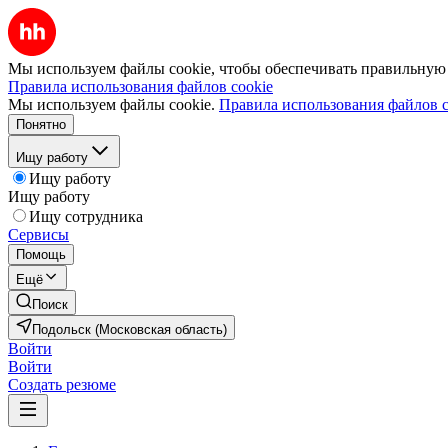
Мы используем файлы cookie, чтобы обеспечивать правильную р
Правила использования файлов cookie
Мы используем файлы cookie.
Правила использования файлов c
Понятно
Ищу работу
Ищу работу
Ищу работу
Ищу сотрудника
Сервисы
Помощь
Ещё
Поиск
Подольск (Московская область)
Войти
Войти
Создать резюме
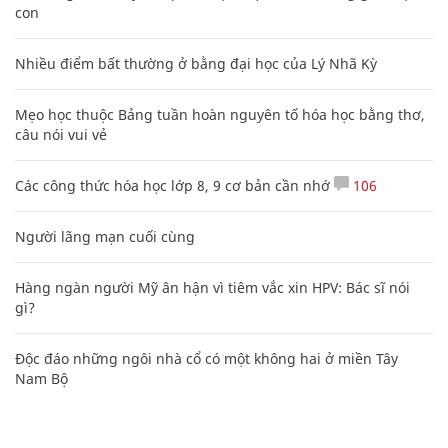
con
Nhiều điểm bất thường ở bằng đại học của Lý Nhã Kỳ
Mẹo học thuộc Bảng tuần hoàn nguyên tố hóa học bằng thơ,
câu nói vui vẻ
Các công thức hóa học lớp 8, 9 cơ bản cần nhớ
106
Người lãng mạn cuối cùng
Hàng ngàn người Mỹ ân hận vì tiêm vắc xin HPV: Bác sĩ nói
gì?
Độc đáo những ngôi nhà cổ có một không hai ở miền Tây
Nam Bộ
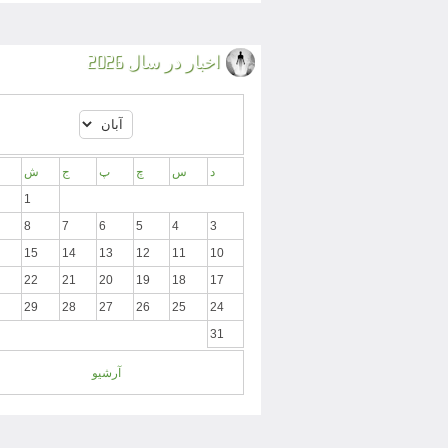
اخبار در سال 2026
د
س
چ
پ
ج
ش
1
8
7
6
5
4
3
15
14
13
12
11
10
22
21
20
19
18
17
29
28
27
26
25
24
31
آرشیو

**About this exercise**. Take from the entries every line that has the string "файлы".

**Task solution**.
Мы используем файлы cookie, чтобы обеспечивать правильную р
Мы используем файлы cookie.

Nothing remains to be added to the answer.